Deploy security measure that will protect the session IDs throughout their life cycle. This will prevent an unauthorized user from hijacking a session and assume the valid user’s identity.

Data and Input Validation

Address Cross-Site Scripting, command injection, buffer overflows, and error handling during the design and development phase of the application. Prevent the applications from creating an output from user input without validating the data. Limit user access to only SQL stored procedures that are required. All applications that accept input from users via a HTTP request must be reviewed to ensure that it can identify large input.

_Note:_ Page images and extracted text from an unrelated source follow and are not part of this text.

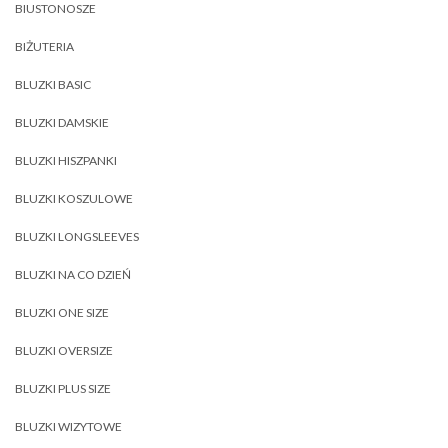
BIUSTONOSZE
BIŻUTERIA
BLUZKI BASIC
BLUZKI DAMSKIE
BLUZKI HISZPANKI
BLUZKI KOSZULOWE
BLUZKI LONGSLEEVES
BLUZKI NA CO DZIEŃ
BLUZKI ONE SIZE
BLUZKI OVERSIZE
BLUZKI PLUS SIZE
BLUZKI WIZYTOWE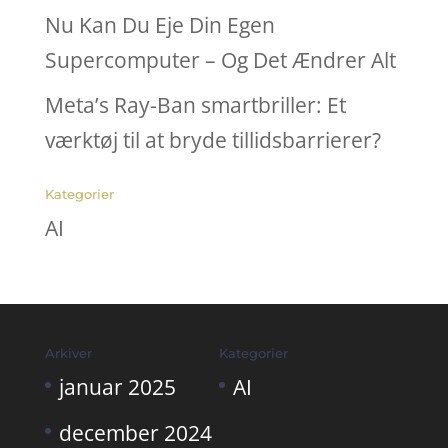
Nu Kan Du Eje Din Egen
Supercomputer – Og Det Ændrer Alt
Meta’s Ray-Ban smartbriller: Et
værktøj til at bryde tillidsbarrierer?
Kategorier
AI
Arkiver
Kategorier
januar 2025
AI
december 2024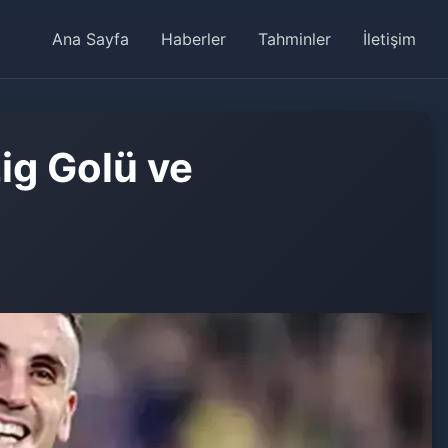
Ana Sayfa
Haberler
Tahminler
İletişim
ig Golü ve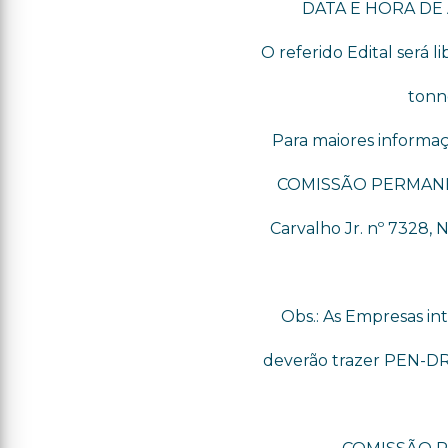
DATA E HORA DE A
O referido Edital será 
tonn
Para maiores informaç
COMISSÃO PERMANEN
Carvalho Jr. nº 7328, N
Obs.: As Empresas in
deverão trazer PEN-DRI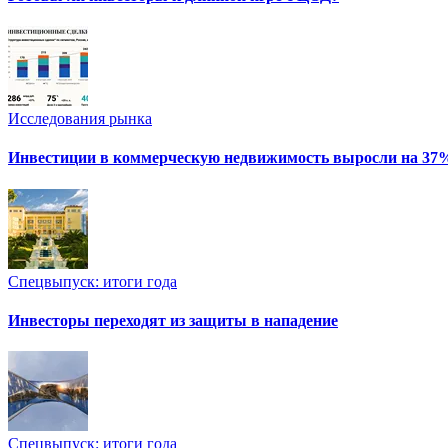
Исследования рынка
Инвестиции в коммерческую недвижимость выросли на 37
Спецвыпуск: итоги года
Инвесторы переходят из защиты в нападение
Спецвыпуск: итоги года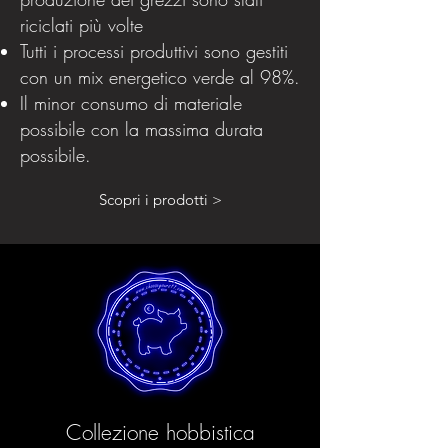
riciclati più volte
Tutti i processi produttivi sono gestiti
con un mix energetico verde al 98%.
Il minor consumo di materiale
possibile con la massima durata
possibile.
Scopri i prodotti >
Collezione hobbistica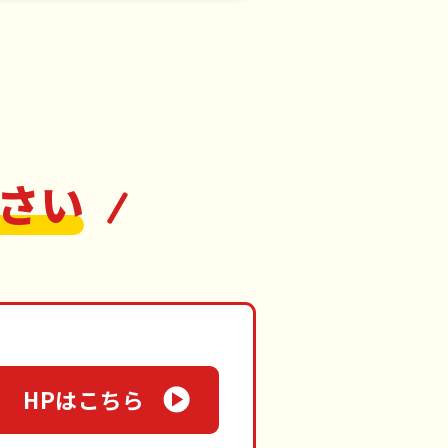
さい
HPはこちら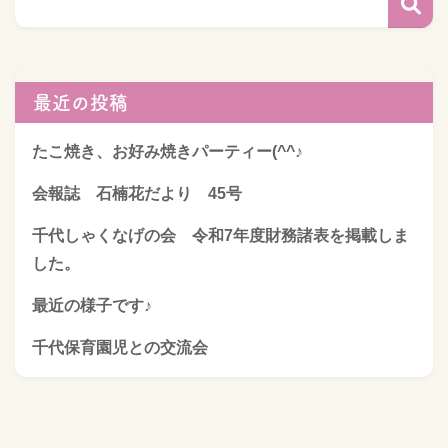
最近の投稿
たこ焼き、お好み焼きパーティー(^^♪
会報誌 石楠花だより 45号
千代しゃくなげの会 令和7年度財務諸表を掲載しま
した。
最近の様子です♪
千代保育園児との交流会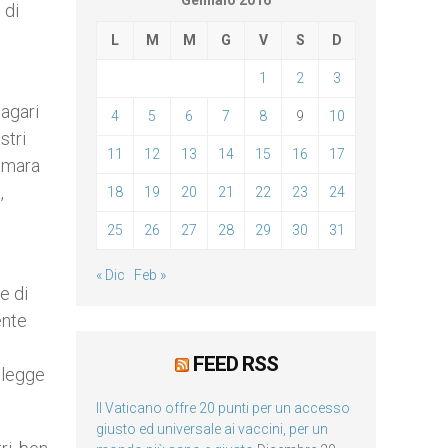
Gennaio 2016
 di
L
M
M
G
V
S
D
1
2
3
agari
4
5
6
7
8
9
10
stri
11
12
13
14
15
16
17
 amara
,
18
19
20
21
22
23
24
25
26
27
28
29
30
31
« Dic
Feb »
e di
ente
FEED RSS
e legge
Il Vaticano offre 20 punti per un accesso
giusto ed universale ai vaccini, per un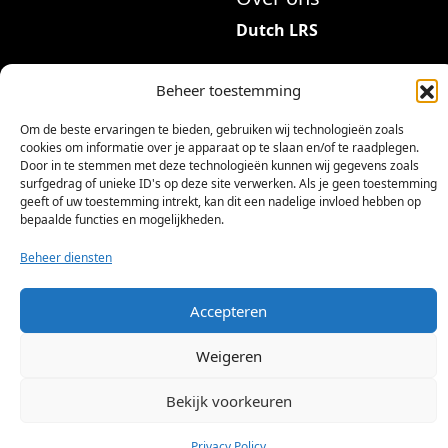
r
Dutch LRS
i
a
Adres: Hambeukerboord
t
Beheer toestemming
35
i
6418BP Heerlen
Om de beste ervaringen te bieden, gebruiken wij technologieën zoals
e
(geen bezoekadres)
cookies om informatie over je apparaat op te slaan en/of te raadplegen.
s
Door in te stemmen met deze technologieën kunnen wij gegevens zoals
.
info@dutchlrs.nl
surfgedrag of unieke ID's op deze site verwerken. Als je geen toestemming
geeft of uw toestemming intrekt, kan dit een nadelige invloed hebben op
D
+31 45 2123953
bepaalde functies en mogelijkheden.
e
KvK-nummer: 96002824
z
Beheer diensten
Btw-id: NL867424114B01
e
o
Accepteren
p
t
Weigeren
i
e
Bekijk voorkeuren
©
2026 Dutch LRS
k
a
Privacy Policy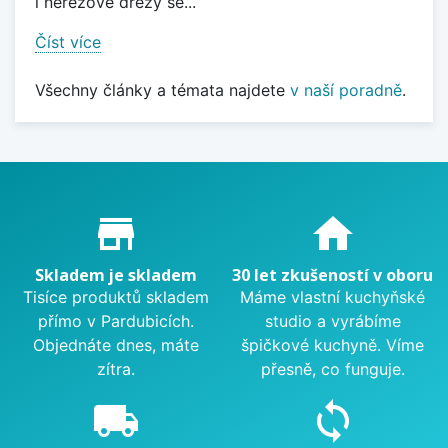
i nerezové dřezy se...
Číst více
Všechny články a témata najdete
v naší poradně
.
Proč nakupovat u nás?
store_mall_directory
home
Skladem je skladem
30 let zkušeností v oboru
Tisíce produktů skladem
Máme vlastní kuchyňské
přímo v Pardubicích.
studio a vyrábíme
Objednáte dnes, máte
špičkové kuchyně. Víme
zítra.
přesně, co funguje.
local_shipping
sync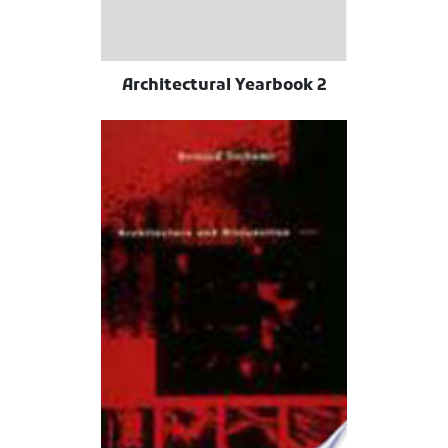
Architectural Yearbook 2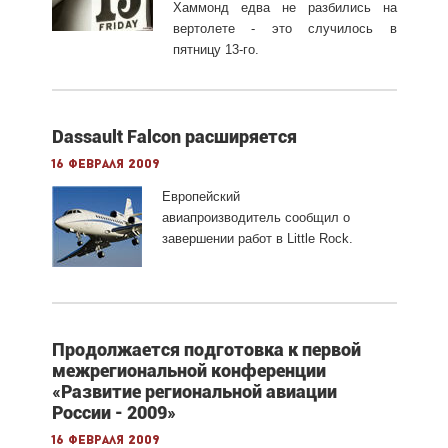
Хаммонд едва не разбились на
вертолете - это случилось в
пятницу 13-го.
Dassault Falcon расширяется
16 февраля 2009
Европейский
авиапроизводитель сообщил о
завершении работ в Little Rock.
Продолжается подготовка к первой
межрегиональной конференции
«Развитие региональной авиации
России - 2009»
16 февраля 2009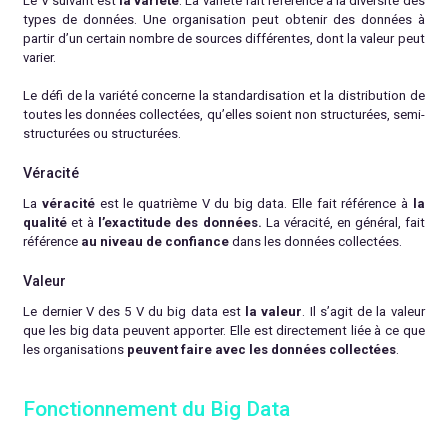
Le V suivant est
la variété
. La variété fait référence à la diversité des
types de données. Une organisation peut obtenir des données à
partir d’un certain nombre de sources différentes, dont la valeur peut
varier.
Le défi de la variété concerne la standardisation et la distribution de
toutes les données collectées, qu’elles soient non structurées, semi-
structurées ou structurées.
Véracité
La
véracité
est le quatrième V du big data. Elle fait référence à
la
qualité
et à
l’exactitude des données.
La véracité, en général, fait
référence
au niveau de confiance
dans les données collectées.
Valeur
Le dernier V des 5 V du big data est
la valeur
. Il s’agit de la valeur
que les big data peuvent apporter. Elle est directement liée à ce que
les organisations
peuvent faire avec les données collectées
.
Fonctionnement du Big Data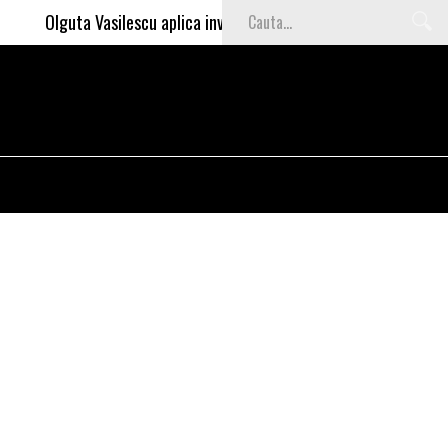
Olguta Vasilescu aplica invataturile lui Nea Marin: somajul mare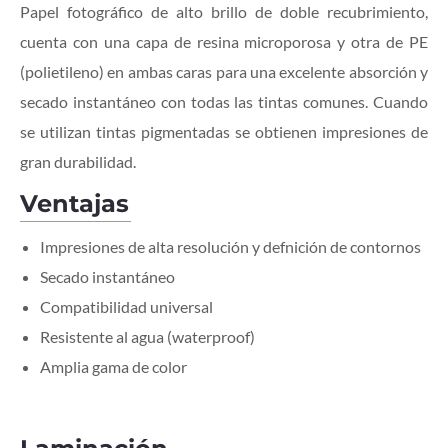
Papel fotográfico de alto brillo de doble recubrimiento,
cuenta con una capa de resina microporosa y otra de PE
(polietileno) en ambas caras para una excelente absorción y
secado instantáneo con todas las tintas comunes. Cuando
se utilizan tintas pigmentadas se obtienen impresiones de
gran durabilidad.
Ventajas
Impresiones de alta resolución y defnición de contornos
Secado instantáneo
Compatibilidad universal
Resistente al agua (waterproof)
Amplia gama de color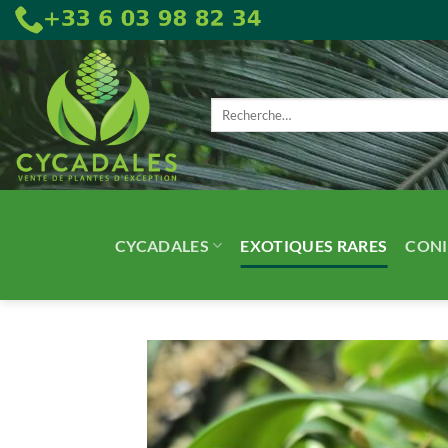
Passer
au
contenu
Recherche
pour :
CYCADALES
EXOTIQUES RARES
CONI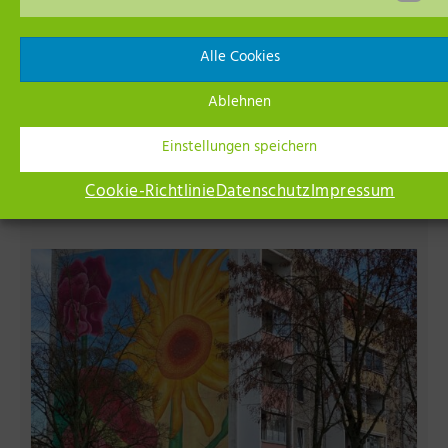
Alle Cookies
Ablehnen
Wechselausstellung im Museum Neuruppin
Einstellungen speichern
9. August 14:00
Cookie-Richtlinie
Datenschutz
Impressum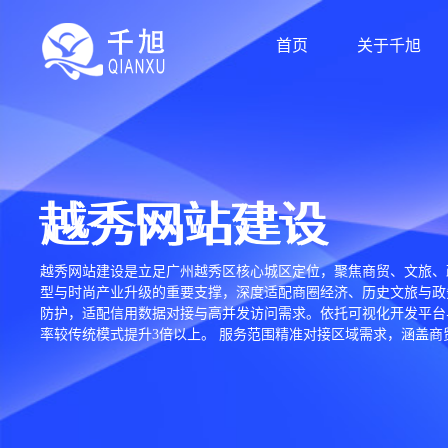
首页
关于千旭
越秀网站建设
越秀网站建设是立足广州越秀区核心城区定位，聚焦商贸、文旅、
型与时尚产业升级的重要支撑，深度适配商圈经济、历史文旅与政务
防护，适配信用数据对接与高并发访问需求。依托可视化开发平台
率较传统模式提升3倍以上。 服务范围精准对接区域需求，涵盖
广、信用数据对接等增值服务。针对中小企业与老字号，推出轻量化
包括“越秀商家”小程序、北京路诚信商圈数字化平台、白马服装城
户续约率超80%。 越秀网站建设不仅助力老字号焕新与商圈数字
态的重要引擎。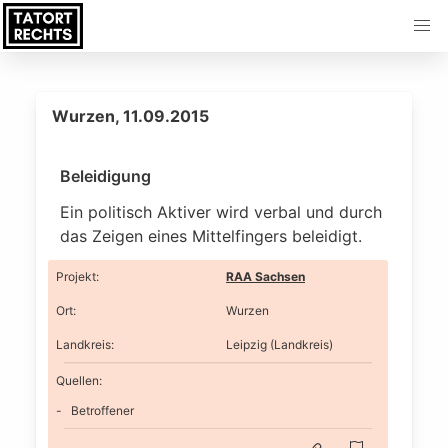
Wurzen, 11.09.2015
Beleidigung
Ein politisch Aktiver wird verbal und durch
das Zeigen eines Mittelfingers beleidigt.
Projekt
:
RAA Sachsen
Ort
:
Wurzen
Landkreis
:
Leipzig (Landkreis)
Quellen:
Betroffener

All inappropriate data that is identified should be dropped and activity logged.

Web Application and Server Configuration

Patch management policy and procedure should be implemented that will ensure that “out of the box” server/application vulnerabilities are addressed. Implement server deployment policy and procedure that will ensure that only processes that are needed turned on and unused port closed.

Logging and Auditing

Implement logging and auditing policy that will provide individual accountability and is a requirement in any legal proceedings.